ACOUSTIC CANNONS DO NOT STOP YOUNG PEOPLE IN SERBIA

ACOUSTIC CANNONS DO NOT STOP YOUNG PEOPLE IN SERBIA

by ANDREA BELLAVITE


The institutions of the European Union are divided, there are those who support the need for rearmament, those who support defense, without however explaining the practical difference between one concept and another. The war in Ukraine has taken a sharp turn with the interventionism of the American president. Bombs are back in Gaza and humanitarian convoys are hindered, while the voice of violence prevails in the West Bank as well. The tariff war unleashed by Trump sows panic in the Old Continent and elsewhere.


The parties are divided, even internally, those who believe that European defence is right are accused of warmongering at the service of armed lobbies, those who think in the opposite way of irresponsible pro-Putin pacifism. Peace movements are struggling to get back into action. Their demands are well argued, but the participation attracts many veterans of nonviolent struggles, dated at least since the times of Vietnam.  


But is there anything that induces hope in such delicate times?


Yes, there are young people in Serbia who have been demonstrating for months against the regime imposed by President Vučič. Very little is said about it, especially in Italy and this fact alone is a measure of an incisiveness that arouses fears of emulation. They are university and high school students who took to the streets in the aftermath of one of the most absurd tragedies to hit the nation, the collapse of the newly built shelter of the Novi Sad station. The disaster, which occurred on November 1, 2024, killed 15 people and injured dozens. The embarrassed government explanations did not convince the young people who from that day on have even renounced the right to study, in order to be able to shout their indignation to the world. They considered the event a real murder, carried out by politicians who accepted the logic of corruption and incompetence. They were joined by workers and peasants, the protest spread. It has led to the resignation of two ministers and is putting the president in great difficulty. Further developments are expected, in Belgrade, Novi Sad and elsewhere we see the most impressive demonstrations since Serbia’s independence. The government is not sitting on its hands and new cruel forms of dissuasion are being experimented, even the use of acoustic cannons to create disorientation, severe discomfort, heat waves, headaches and interfering, among other things, with the functioning of pacemakers installed in heart patients.

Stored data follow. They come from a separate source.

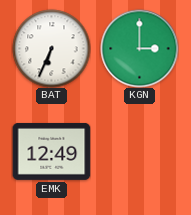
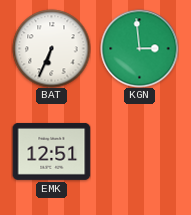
KGN: 3:00 -> 2:59
EMK: 12:49 -> 12:51
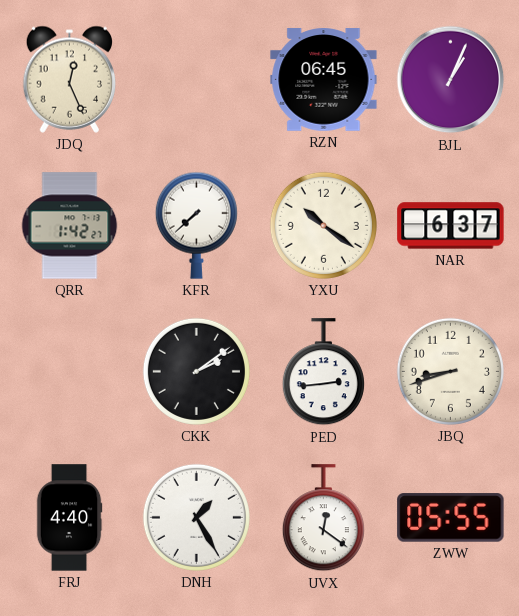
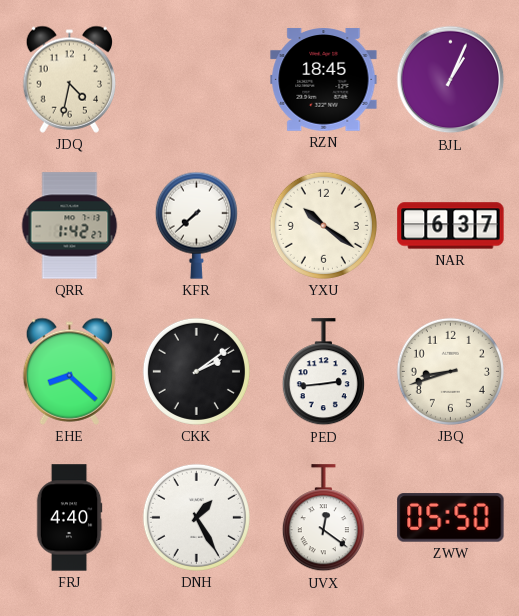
JDQ: 12:26 -> 4:32
RZN: 06:45 -> 18:45
EHE: none -> 8:22
ZWW: 05:55 -> 05:50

And there are also the demonstrators in Greece who are waking up a sleepy Athens. They too refer to a catastrophe, the train accident that led to the death of as many as 57 people in 2023. They too did not want to buy the official versions and by occupying the vital nerve centers of the Greek capital they are putting the government in a strong crisis. Also in this case the protagonists are the young people, full of enthusiasm and enthusiasm.


It is right to remember these modern freedom fighters. It is true, they can be prey to party appetites or become cannon fodder in the pay of other powerful people who try to take advantage of them. It is necessary to protect their creativity, supporting them in transforming discontent into genuinely political proposals and projects. But it is also necessary to learn from their desire to live and to be protagonists of the change of a consumerist, classist, corrupt society that they want to change in the depths.